Similarly, in the case of OCD, not doing the compulsion will definitely increase the anxiety in the beginning. But if the compulsions are resisted, the anxiety will eventually subside. If you think you are doing something wrong when you do your exposures and find your anxiety increasing, you may stop doing your exposures altogether. You may miss the point that for the anxiety to go down, it has to go up as much as it can first before it can subside.

The premise in ERP for the treatment of OCD is graded exposures as opposed to flooding. In flooding, you face all your fears at once and get used to them, whether you feel ready or not. You are not explained why you have to do what you have to do. It is more like ‘I’m ordering you to do something’ rather than ‘Let us discuss what you can do.’ It is a more difficult form of exposure. It can get overwhelming and may also derail the recovery process if not done well.

In graded exposures, the approach is more collaborative rather than dictatorial, where you are expected to face your fears in a graded fashion, one after the other, and learn to manage your obsessions without doing your compulsions. When you face your fears, the anxiety that you experience should be high enough to make a difference but not so high that it overwhelms you into giving up. As you get better at handling the smaller fears, you progress to the larger ones. You decide which fears to pick first. You decide the pace. You decide the frequency. You decide when to start. You decide when to stop.
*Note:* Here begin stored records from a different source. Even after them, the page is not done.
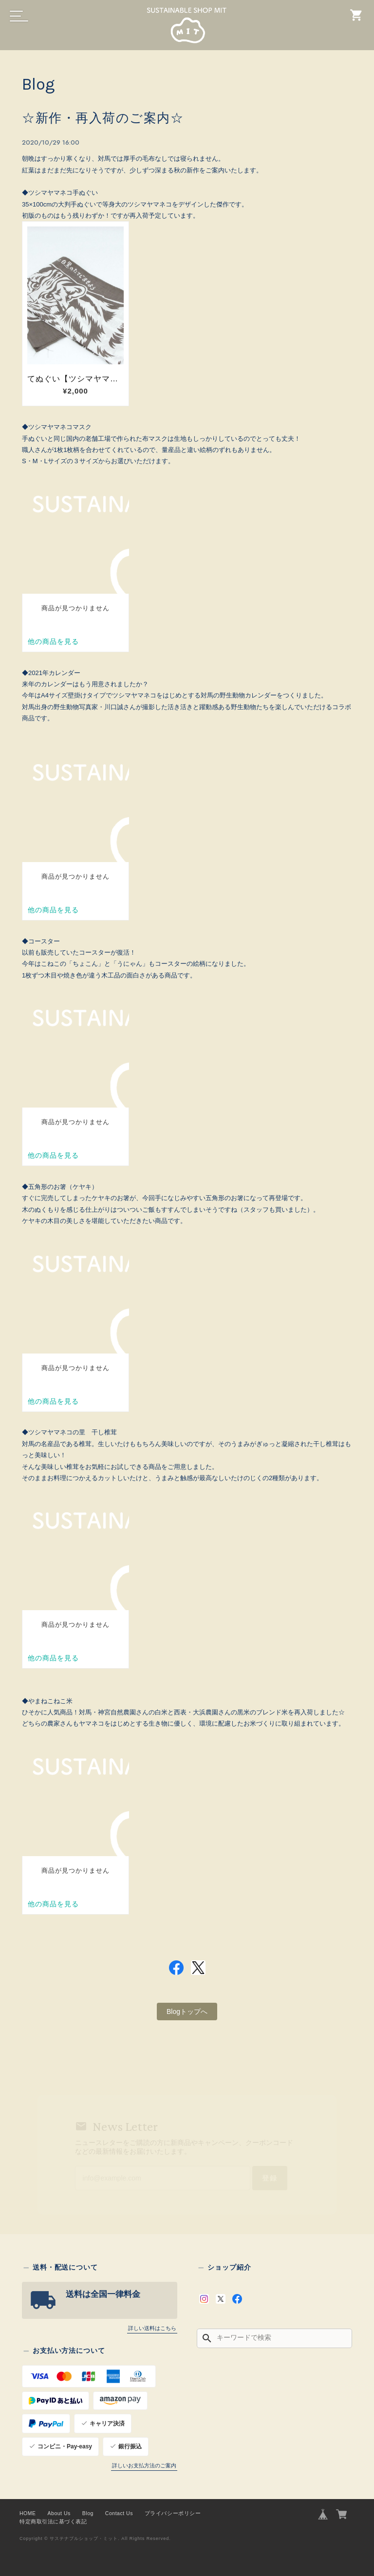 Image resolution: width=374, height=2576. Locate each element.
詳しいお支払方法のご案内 (144, 2465)
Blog (88, 2513)
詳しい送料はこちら (152, 2328)
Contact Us (119, 2513)
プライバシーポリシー (173, 2513)
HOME (27, 2513)
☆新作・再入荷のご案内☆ (103, 118)
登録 (270, 2178)
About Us (59, 2513)
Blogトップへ (187, 2011)
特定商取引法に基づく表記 (53, 2521) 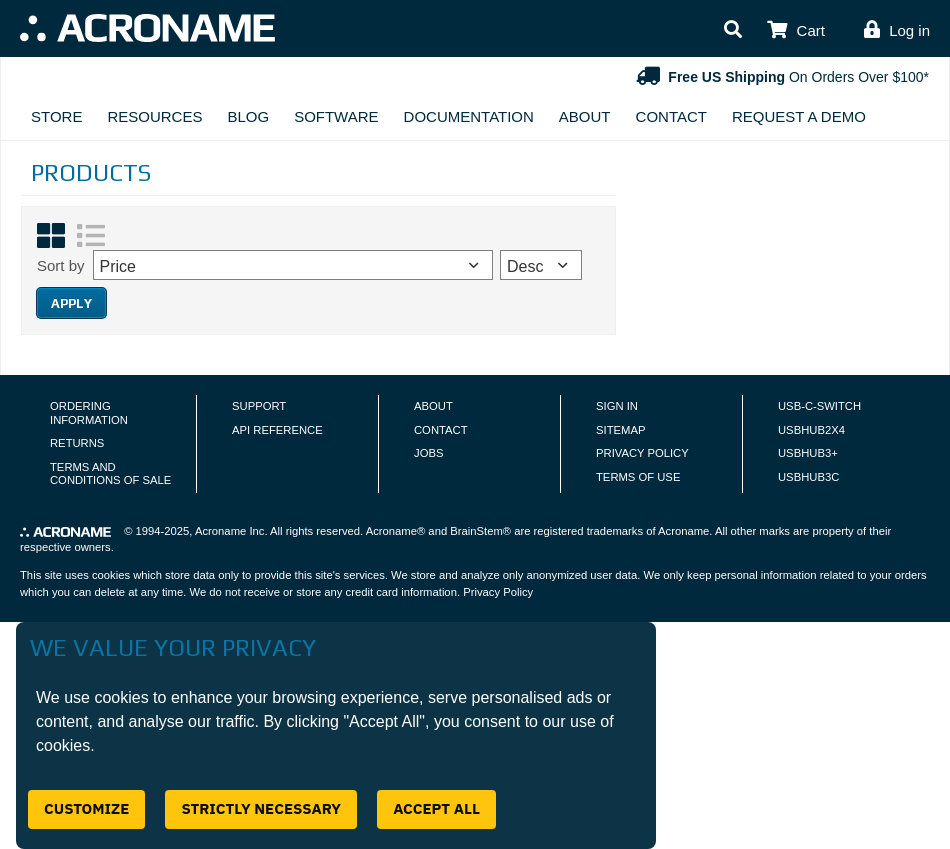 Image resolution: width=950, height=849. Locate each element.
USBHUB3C (808, 477)
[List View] (91, 236)
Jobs (428, 453)
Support (259, 406)
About (585, 116)
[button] (733, 30)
Think of it like resistance training at the gym. When you start off, the weights are small enough to lift without causing exertion or damage but also large enough to exercise your muscles well. When you adjust to those weights, you lift larger ones. Or, think of it like learning a new language. You start with the basics, like the letters, sometimes even the script, if it is different from English, like Mandarin or Hindi. You proceed to the more difficult lessons only once you have mastered the easier ones.
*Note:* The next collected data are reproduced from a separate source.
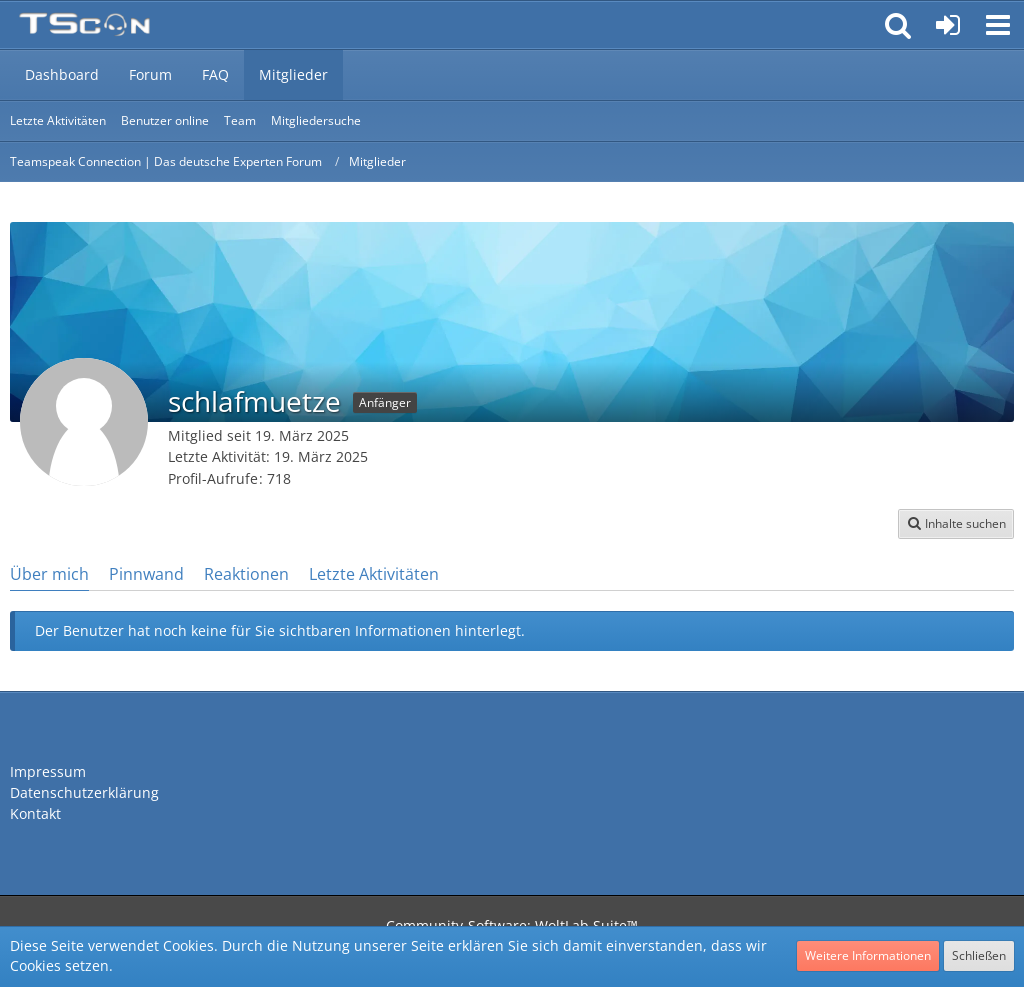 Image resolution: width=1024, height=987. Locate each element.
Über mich (49, 574)
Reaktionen (246, 574)
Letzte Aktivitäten (374, 574)
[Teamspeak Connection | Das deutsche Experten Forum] (84, 25)
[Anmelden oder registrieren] (948, 25)
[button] (998, 25)
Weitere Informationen (868, 955)
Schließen (979, 955)
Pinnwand (146, 574) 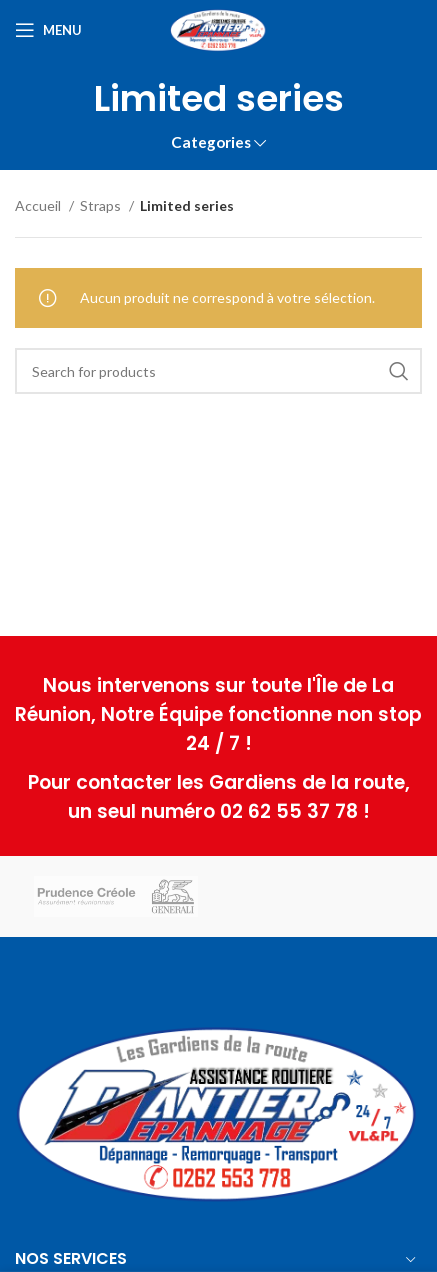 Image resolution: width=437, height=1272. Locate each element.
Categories (211, 142)
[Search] (218, 371)
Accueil (39, 205)
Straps (102, 205)
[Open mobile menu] (48, 30)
Can you think of other examples where you did not know how to do something in the beginning, but with repeated practice, you got better at it? Hint—your childhood. Even activities like brushing your teeth follow that process. There was no fear, but there was difficulty, which you managed and at which you got better. Fill in Worksheet 3.3 to understand how capable you are at learning new things.

The purpose of this worksheet is to recognize that if you put your mind to something, you can achieve it. You may not master it, but through repetition you can do it well enough to put it on your resume. The same principle works with anxiety. If we face the obsession without doing the compulsion, the anxiety rises at first. But after some time, through repeated exposure, the anxiety begins to fall. It is almost as if your OCD gives up on you because you are not giving in.